“In this whitepaper on Linux Scheduler Latency, Clark Williams of Red Hat Inc. compares the performance of two popular ways to improve kernel Linux preemption latency — the preemption patch pioneered by MontaVista and the low-latency patch pioneered by Ingo Molnar — and discovers that the best approach might be a combination of both.” Read the long article with some benchmarking information at LinuxDevices.
Lets patch it with the NT kernel. <pokes linux geeks>
Right now there is no OS solution that’s even close to perfect. The answer is neither Linux or Windows.
Define “perfect”. It’s a different thing for everyone.
qnx is close, but not there?
The QNX kernel itself doesn’t hold a candle to the Linux kernel on the desktop. Slow filesystem, not much of a VM to speak of. In fact, anything that comes close to the perfect desktop would have to be based on the Linux kernel. Overall, there is nothing yet that compares. (BSD maybe, if they can get better sound support). What I want to see is Photon on Linux. The best of both worlds
I figured that since there had been so much controversy over which approach is better, that we’d have to choose one over the other. But from the article, I seem to understand that you can use BOTH? So why are people debating which one is better? Does it matter? What am I missing here?
What is Photon?
gui system that replaced X
Photon is the QNX gui.
Hashem,
The article did not talk about desktop computers. QNX has latencies at around 1 microsecond whereas the article talked about linux with millisecond latencies. They are not in the same league.
Hmm, the topic was tending towards Linux, Windows, and NT (see first few comments) so that’s what I directed my comment towards.

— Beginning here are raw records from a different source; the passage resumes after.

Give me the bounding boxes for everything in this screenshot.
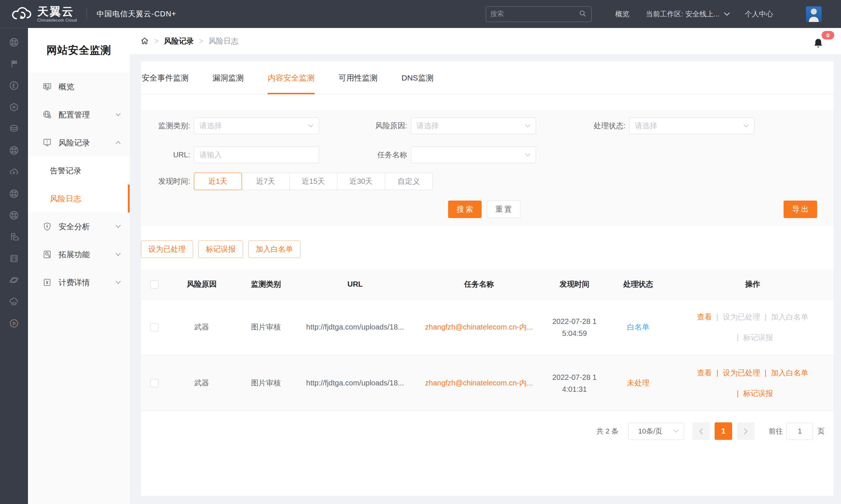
- row-checkbox[interactable]: [150, 379, 158, 387]
- sidebar: 网站安全监测 概览 配置管理 风险记录 告警记录 风险日志: [28, 28, 130, 504]
- brand-subtitle: Chinatelecom Cloud: [37, 18, 77, 22]
- chevron-down-icon: [116, 281, 121, 284]
- time-range-custom[interactable]: 自定义: [385, 173, 433, 190]
- next-page-button[interactable]: [737, 422, 755, 440]
- chevron-down-icon: [525, 153, 530, 157]
- tab-availability[interactable]: 可用性监测: [338, 62, 378, 94]
- user-avatar[interactable]: [806, 6, 822, 22]
- workspace-selector[interactable]: 当前工作区: 安全线上...: [646, 9, 730, 19]
- table-row: 武器 图片审核 http://fjdtga.com/uploads/18... …: [141, 355, 834, 411]
- search-button[interactable]: 搜索: [448, 201, 482, 218]
- product-title: 中国电信天翼云-CDN+: [97, 9, 176, 19]
- breadcrumb-separator: >: [154, 37, 159, 45]
- rail-cloud-storage-icon[interactable]: [0, 291, 28, 312]
- chevron-down-icon: [308, 124, 314, 127]
- table-row: 武器 图片审核 http://fjdtga.com/uploads/18... …: [141, 299, 834, 355]
- rail-grid-circle-icon[interactable]: [0, 183, 28, 204]
- row-actions: 查看 | 设为已处理 | 加入白名单 | 标记误报: [697, 312, 808, 343]
- action-add-whitelist-link[interactable]: 加入白名单: [771, 368, 808, 378]
- tab-security-events[interactable]: 安全事件监测: [142, 62, 189, 94]
- status-whitelist[interactable]: 白名单: [627, 322, 649, 332]
- bulk-actions: 设为已处理 标记误报 加入白名单: [141, 240, 834, 258]
- prev-page-button[interactable]: [692, 422, 710, 440]
- overview-monitor-icon: [42, 82, 52, 92]
- rail-grid-circle-icon[interactable]: [0, 139, 28, 161]
- col-task-name: 任务名称: [414, 270, 544, 299]
- action-set-handled-link[interactable]: 设为已处理: [723, 312, 760, 322]
- cell-url: http://fjdtga.com/uploads/18...: [296, 355, 414, 411]
- page-size-select[interactable]: 10条/页: [628, 423, 684, 440]
- category-select[interactable]: 请选择: [194, 117, 319, 134]
- bell-icon[interactable]: [813, 38, 824, 51]
- cell-monitor-type: 图片审核: [236, 299, 296, 355]
- rail-database-icon[interactable]: [0, 118, 28, 139]
- reason-select[interactable]: 请选择: [411, 117, 536, 134]
- action-separator: |: [716, 369, 718, 377]
- nav-personal-center[interactable]: 个人中心: [745, 9, 773, 19]
- sidebar-item-overview[interactable]: 概览: [28, 73, 130, 101]
- action-set-handled-link[interactable]: 设为已处理: [723, 368, 760, 378]
- action-add-whitelist-link[interactable]: 加入白名单: [771, 312, 808, 322]
- bulk-add-whitelist-button[interactable]: 加入白名单: [248, 240, 300, 258]
- sidebar-item-alert-records[interactable]: 告警记录: [28, 157, 130, 185]
- action-view-link[interactable]: 查看: [697, 312, 712, 322]
- sidebar-item-billing[interactable]: 计费详情: [28, 268, 130, 296]
- notification-bell[interactable]: 0: [811, 31, 834, 52]
- home-icon[interactable]: [140, 37, 149, 45]
- bulk-set-handled-button[interactable]: 设为已处理: [141, 240, 193, 258]
- action-mark-misreport-link[interactable]: 标记误报: [743, 388, 773, 399]
- rail-edge-e-icon[interactable]: [0, 75, 28, 96]
- rail-cabinet-icon[interactable]: [0, 248, 28, 269]
- task-select[interactable]: [411, 147, 536, 163]
- time-range-1d[interactable]: 近1天: [194, 173, 242, 190]
- export-button[interactable]: 导出: [784, 201, 817, 218]
- rail-planet-icon[interactable]: [0, 269, 28, 291]
- sidebar-item-config[interactable]: 配置管理: [28, 101, 130, 129]
- reset-button[interactable]: 重置: [487, 201, 520, 218]
- rail-doc-cloud-icon[interactable]: [0, 226, 28, 248]
- time-range-7d[interactable]: 近7天: [242, 173, 290, 190]
- sidebar-item-label: 安全分析: [59, 221, 90, 232]
- topbar-divider: [86, 8, 87, 20]
- tab-vulnerability[interactable]: 漏洞监测: [212, 62, 244, 94]
- cell-task-link[interactable]: zhangfzh@chinatelecom.cn-内...: [414, 355, 544, 411]
- col-url: URL: [296, 270, 414, 299]
- tab-content-security[interactable]: 内容安全监测: [268, 62, 315, 94]
- row-checkbox[interactable]: [150, 323, 158, 331]
- select-all-checkbox[interactable]: [150, 280, 158, 289]
- time-range-30d[interactable]: 近30天: [337, 173, 385, 190]
- sidebar-item-extensions[interactable]: 拓展功能: [28, 240, 130, 268]
- cell-url: http://fjdtga.com/uploads/18...: [296, 299, 414, 355]
- action-mark-misreport-link[interactable]: 标记误报: [743, 333, 773, 343]
- search-input[interactable]: [491, 10, 579, 18]
- sidebar-menu: 概览 配置管理 风险记录 告警记录 风险日志 安全分析: [28, 73, 130, 296]
- rail-flag-icon[interactable]: [0, 53, 28, 75]
- breadcrumb-risk-records[interactable]: 风险记录: [164, 36, 194, 46]
- tab-dns[interactable]: DNS监测: [401, 62, 434, 94]
- sidebar-item-risk-logs[interactable]: 风险日志: [28, 185, 130, 212]
- topbar-search[interactable]: [486, 6, 592, 22]
- breadcrumb-risk-logs: 风险日志: [208, 36, 238, 46]
- rail-cloud-lightning-icon[interactable]: [0, 161, 28, 183]
- nav-overview[interactable]: 概览: [615, 9, 630, 19]
- pagination-total: 共 2 条: [596, 426, 618, 436]
- brand[interactable]: 天翼云 Chinatelecom Cloud: [11, 6, 77, 23]
- action-view-link[interactable]: 查看: [697, 368, 712, 378]
- sidebar-item-risk-records[interactable]: 风险记录: [28, 129, 130, 157]
- time-range-15d[interactable]: 近15天: [289, 173, 337, 190]
- url-input-wrap[interactable]: [194, 147, 319, 163]
- rail-play-circle-icon[interactable]: [0, 312, 28, 334]
- rail-grid-circle-icon[interactable]: [0, 31, 28, 53]
- rail-grid-circle-icon[interactable]: [0, 204, 28, 226]
- rail-hex-nut-icon[interactable]: [0, 96, 28, 118]
- url-input[interactable]: [199, 151, 314, 159]
- status-select[interactable]: 请选择: [629, 117, 755, 134]
- page-number-current[interactable]: 1: [715, 422, 732, 440]
- search-icon[interactable]: [579, 9, 587, 19]
- brand-name: 天翼云: [37, 6, 77, 17]
- cell-task-link[interactable]: zhangfzh@chinatelecom.cn-内...: [414, 299, 544, 355]
- reason-placeholder: 请选择: [416, 121, 439, 131]
- sidebar-item-security-analysis[interactable]: 安全分析: [28, 212, 130, 240]
- bulk-mark-misreport-button[interactable]: 标记误报: [198, 240, 243, 258]
- goto-page-input[interactable]: [787, 423, 813, 440]
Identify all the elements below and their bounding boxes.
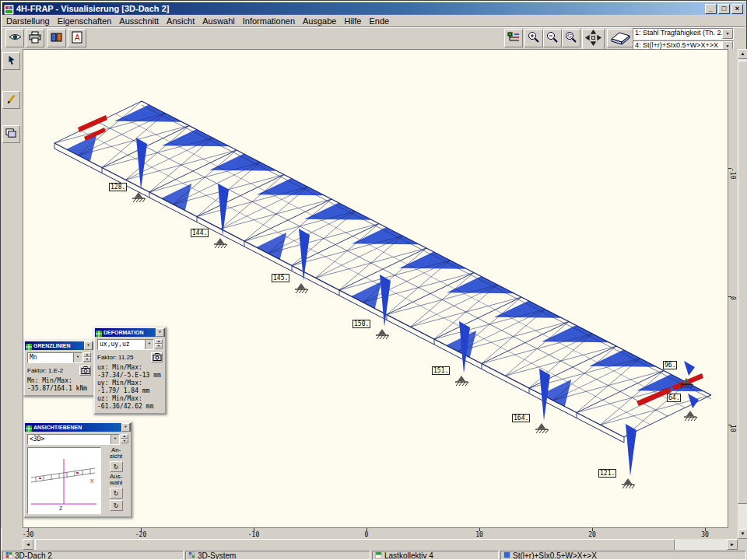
node-label: 128. <box>109 183 127 191</box>
node-label: 64. <box>667 394 681 402</box>
menu-item-auswahl[interactable]: Auswahl <box>198 16 239 26</box>
chevron-down-icon[interactable]: ▼ <box>73 353 82 362</box>
status-icon <box>5 551 12 560</box>
view-mode-button[interactable] <box>5 29 24 47</box>
node-label: 150. <box>352 320 370 328</box>
minimize-button[interactable]: _ <box>705 4 717 14</box>
panel-grenzlinien-titlebar[interactable]: GRENZLINIEN ▼ <box>25 341 93 350</box>
rotate-view-button[interactable]: ↻ <box>110 461 123 472</box>
deformation-line: -1.79/ 1.84 mm <box>97 387 163 395</box>
zoom-in-icon <box>528 31 540 46</box>
result-tree-button[interactable] <box>504 29 523 47</box>
eye-icon <box>9 32 22 44</box>
x-tick-label: -20 <box>135 531 146 538</box>
zoom-out-icon <box>546 31 559 46</box>
vertical-scroll-track[interactable] <box>738 59 747 529</box>
layers-tool-button[interactable] <box>2 125 20 143</box>
menu-item-darstellung[interactable]: Darstellung <box>2 16 54 26</box>
attributes-button[interactable]: A <box>68 29 86 47</box>
scroll-up-button[interactable]: ▲ <box>738 49 747 59</box>
maximize-button[interactable]: □ <box>718 4 730 14</box>
rotate-selection-button[interactable]: ↻ <box>110 488 123 499</box>
panel-ansicht-titlebar[interactable]: ANSICHT/EBENEN ▼ <box>25 423 131 432</box>
view-dropdown[interactable]: <3D> ▼ <box>27 434 120 445</box>
deformation-spinner: ▲ ▼ <box>155 339 163 350</box>
grenzlinien-options-button[interactable] <box>79 366 91 376</box>
edit-tool-button[interactable] <box>2 91 20 109</box>
vertical-scroll-thumb[interactable] <box>738 61 747 504</box>
node-label: 121. <box>598 469 616 478</box>
pencil-icon <box>6 93 17 107</box>
books-icon <box>51 31 63 46</box>
result-combo[interactable]: 1: Stahl Tragfähigkeit (Th. 2. O ▼ <box>633 28 734 40</box>
menu-item-ende[interactable]: Ende <box>365 16 393 26</box>
horizontal-scrollbar[interactable]: ◄ ► <box>23 539 738 550</box>
vertical-scrollbar[interactable]: ▲ ▼ <box>738 49 747 539</box>
x-tick-label: 30 <box>701 531 709 538</box>
status-icon <box>375 551 382 560</box>
scroll-down-button[interactable]: ▼ <box>738 529 747 539</box>
status-cell-loadcollective: Lastkollektiv 4 <box>372 551 499 560</box>
main-toolbar: A 1: Stahl Tragfähigkeit (Th. 2. O ▼ 4: … <box>2 27 745 50</box>
horizontal-scroll-track[interactable] <box>33 539 727 550</box>
scroll-right-button[interactable]: ► <box>727 539 738 550</box>
chevron-down-icon[interactable]: ▼ <box>722 29 733 39</box>
print-button[interactable] <box>26 29 44 47</box>
view-preview[interactable]: X Z <box>27 447 101 514</box>
grenzlinien-spinner: ▲ ▼ <box>83 352 91 363</box>
status-icon <box>188 551 195 560</box>
zoom-in-button[interactable] <box>524 29 543 47</box>
rollup-button[interactable]: ▼ <box>156 328 164 337</box>
horizontal-scroll-thumb[interactable] <box>35 539 675 551</box>
spinner-down-button[interactable]: ▼ <box>155 344 163 348</box>
menu-item-ausschnitt[interactable]: Ausschnitt <box>115 16 163 26</box>
deformation-line: ux: Min/Max: <box>97 364 163 372</box>
node-label: 96. <box>663 361 677 369</box>
zoom-out-button[interactable] <box>543 29 562 47</box>
deformation-component-dropdown[interactable]: ux,uy,uz ▼ <box>97 339 154 350</box>
status-cell-combination: St(l+r)+SIx0.5+W>X+>X <box>500 551 746 560</box>
node-label: 145. <box>272 274 289 282</box>
deformation-line: uz: Min/Max: <box>97 395 163 403</box>
zoom-window-button[interactable] <box>562 29 580 47</box>
rotate-selection-button-2[interactable]: ↻ <box>110 500 123 511</box>
menu-item-informationen[interactable]: Informationen <box>239 16 299 26</box>
menu-item-ansicht[interactable]: Ansicht <box>163 16 198 26</box>
rollup-button[interactable]: ▼ <box>84 341 93 350</box>
view-spinner: ▲ ▼ <box>121 434 128 445</box>
pan-control[interactable] <box>582 29 605 50</box>
menu-item-ausgabe[interactable]: Ausgabe <box>299 16 340 26</box>
status-cell-project: 3D-Dach 2 <box>2 551 184 560</box>
scroll-left-button[interactable]: ◄ <box>23 539 33 550</box>
spinner-down-button[interactable]: ▼ <box>121 439 128 443</box>
select-tool-button[interactable] <box>2 52 20 70</box>
close-button[interactable]: × <box>731 4 743 14</box>
application-window: 4H-FRAP - Visualisierung [3D-Dach 2] _ □… <box>0 0 747 560</box>
zoom-window-icon <box>565 31 577 46</box>
rollup-button[interactable]: ▼ <box>121 423 130 432</box>
panel-deformation-titlebar[interactable]: DEFORMATION ▼ <box>95 328 165 337</box>
window-controls: _ □ × <box>705 4 743 14</box>
menu-item-eigenschaften[interactable]: Eigenschaften <box>54 16 116 26</box>
grenzlinien-faktor-label: Faktor: 1.E-2 <box>27 367 63 374</box>
drawing-canvas[interactable]: GRENZLINIEN ▼ Mn ▼ ▲ ▼ Faktor: 1.E-2 <box>23 49 728 528</box>
pointer-icon <box>6 54 17 68</box>
chevron-down-icon[interactable]: ▼ <box>145 340 153 349</box>
title-bar[interactable]: 4H-FRAP - Visualisierung [3D-Dach 2] _ □… <box>2 2 745 15</box>
panel-title: ANSICHT/EBENEN <box>33 425 120 430</box>
scrollbar-corner <box>738 539 747 550</box>
menu-item-hilfe[interactable]: Hilfe <box>340 16 365 26</box>
library-button[interactable] <box>47 29 66 47</box>
deformation-options-button[interactable] <box>151 352 163 362</box>
panel-deformation: DEFORMATION ▼ ux,uy,uz ▼ ▲ ▼ Faktor: 11.… <box>93 327 167 415</box>
status-bar: 3D-Dach 2 3D-System Lastkollektiv 4 St(l… <box>1 550 747 560</box>
chevron-down-icon[interactable]: ▼ <box>110 435 119 444</box>
v-ruler: -10010 <box>728 49 738 528</box>
camera-icon <box>81 365 90 376</box>
grenzlinien-result-dropdown[interactable]: Mn ▼ <box>27 352 82 363</box>
view-3d-button[interactable] <box>607 29 633 47</box>
spinner-down-button[interactable]: ▼ <box>83 357 91 362</box>
cube-3d-icon <box>608 29 632 48</box>
panel-title: GRENZLINIEN <box>33 343 82 348</box>
view-actions: An- sicht ↻ Aus- wahl ↻ ↻ <box>103 447 128 514</box>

<blockquote>In fact, anything that comes close to the perfect desktop would have to be based on the Linux kernel. Overall, there is nothing yet that compares. (BSD maybe, if they can get better sound support).</blockquote>
For Intel this is possibly true. If you want to include other platforms, though, I think Mac OS X certainly compares. (Perhaps it could be considered BSD.) In fact, having used both Linux and OS X, I would say OS X basically trounces everything else on the desktop from the standpoints of usability and consistency, and I would also go so far as to say that in my opinion it is probably the best desktop OS ever, with an honorable mention to BeOS.
Alex
> The article did not talk about desktop computers. QNX has latencies at around 1 microsecond whereas the article talked about linux with millisecond latencies. They are not in the same league.
Is that QNX hard realtime latency time? I think the value stated in the article are hard realtime latency time for linux.
QNX can do that, RTLinux can do that. The process running with 10 microsecond or less latency is not much of a process by normal OS standards though. You’re not talking about Mozilla, or vim, but more like something that does pointer arithmetic and waggles I/O control lines.
QNX and RTLinux support a world where SOME things (opening the emergency pressure valve) are hard realtime and must happen in 10 us or the boiler will explode, while other things (such as displaying the current pressure to a boiler engineer) can tolerate much higher latency, 10ms or even 500ms because humans don’t think very quickly anyway.
In the RTLinux design the ordinary Linux kernel is used to support these “slow” processes and can be interrupted by the high priority real-time processes.
The ordinary Linux latency stuff is not comparable to RTLinux or QNX because the processes being measured here don’t waggle I/O control lines, they do floating point maths or blit graphics onto a framebuffer. They demand virtual memory, RAID arrays and network access and the added complexity costs latency.
The reason why people bother with Linux and with soft real-time rather than building everything with hard deadlines and proprietary RT operating systems is that there are a lot of applications where missing a scheduling deadline is bad, but it’s not economically bad enough to justify the extra expense of a totally reliable system.
The most obvious example on Linux is audio processing. If my friend Steve uses a Linux audio recording suite for two weeks and during that time Linux causes one under-run, wrecking a 5 minute take, he will be annoyed. However he won’t be annoyed enough to spend $5000 on a proprietary alternative that is guaranteed to eliminate the problem.
OTOH If the same thing happened once a year, obviously Steve would be overjoyed ($5000 to put up with one glitch per year? Who wouldn’t jump at the chance) and if it happened once a day it would quickly get annoying and he would spend the $5000 rather than put his fist through the monitor.
So this is why things like “5 nines” are interesting on Linux, as well as the raw “worst case” latency guarantee.
Many readers of this site know that BeOS was chosen as the foundation for RADAR in part because of good low latency audio performance. It remains to be seen whether the same reputation can be created for Linux audio.